42. A method for providing a set of epitopes for a subject-specific immunogenic composition, the method comprising:

a) Acquiring genomic sequence data associated with a tumor;

b) Determining a list of epitopes present in the tumor based at least in part on the genomics sequencing data;

c) Determining a list of subclones present in the tumor based at least in part on the genomic sequence data;

d) Determining a mapping of epitopes to subclones, said mapping indicating to which subclone or more of said subclone list an epitope in said list of epitopes belongs;

e) Selecting a table set from the list of epitopes based at least in part on an objective function, wherein the objective function is configured to determine a maximum value corresponding to a sum or product of subclone scores across all subclones in the subclone list, wherein the subclone score for a single subclone is based at least in part on a probability that at least one of the selected epitopes belongs to the single subclone, and wherein a constraint of the objective function limits a number of epitopes in the table set; a kind of electronic device

f) Providing the selected set of table bits to a vaccine manufacturing entity.

43. The method of claim 42, further comprising:

inputting the list of epitopes into an MHC class I or MHC class II machine learning model;

determining a quality score for each epitope in the list of epitopes via the MHC class I or MHC class II machine learning model, wherein the quality score for an epitope in the list of epitopes is based on one or more of a probability of presentation, a binding affinity, or an immunogenic response of the epitope.

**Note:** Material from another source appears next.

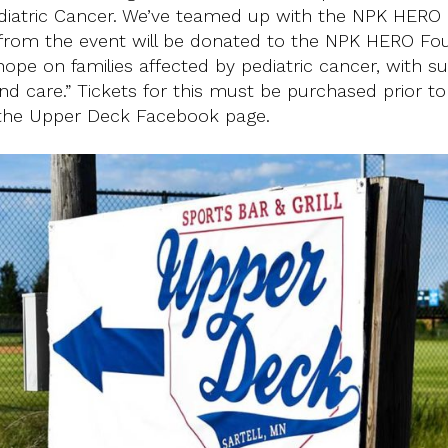
ediatric Cancer. We’ve teamed up with the NPK HERO
 from the event will be donated to the NPK HERO Fo
f hope on families affected by pediatric cancer, with s
nd care.” Tickets for this must be purchased prior to
 the Upper Deck Facebook page.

44. The method of any one of claims 42 or 43, wherein determining the mapping of the epitope to subclones comprises determining a probability that the epitope belongs to a subclone for each combination of epitope and subclone.

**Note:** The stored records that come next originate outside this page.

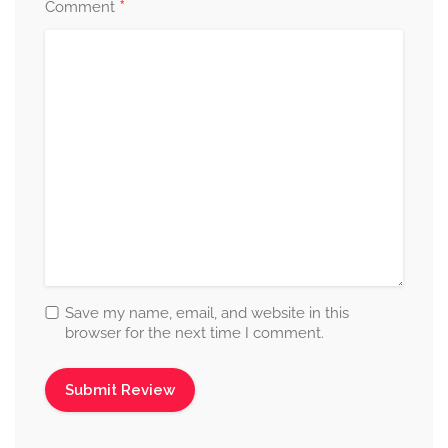
*
Comment
Save my name, email, and website in this
browser for the next time I comment.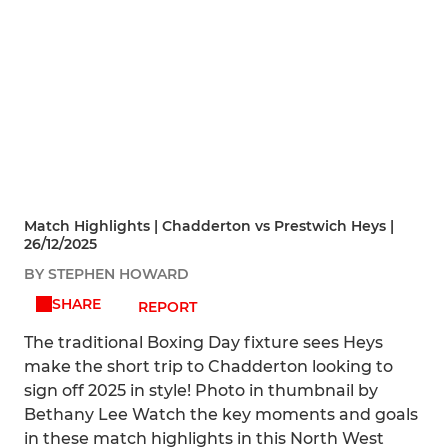
Match Highlights | Chadderton vs Prestwich Heys |
26/12/2025
BY STEPHEN HOWARD
SHARE
REPORT
The traditional Boxing Day fixture sees Heys
make the short trip to Chadderton looking to
sign off 2025 in style! Photo in thumbnail by
Bethany Lee Watch the key moments and goals
in these match highlights in this North West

45. A method for providing a set of epitopes for a subject-specific immunogenic composition, the method comprising:

a) Acquiring genomic sequence data associated with a tumor;

b) Determining a list of epitopes present in the tumor;

c) Determining a list of subclones present in said tumor;

e) Selecting a table set from the list of epitopes based at least in part on an objective function, wherein the objective function is configured to determine a maximum value corresponding to a sum or product of subclone scores across all subclones in the subclone list, wherein the subclone score for a single subclone is based at least in part on a probability that at least one of the selected epitopes belongs to the single subclone, and wherein a constraint of the objective function limits a number of epitopes in the table set;

f) Forming a subject-specific immunogenic composition comprising one or more epitopes of the panel; a kind of electronic device

g) Administering the immunogenic composition to the subject.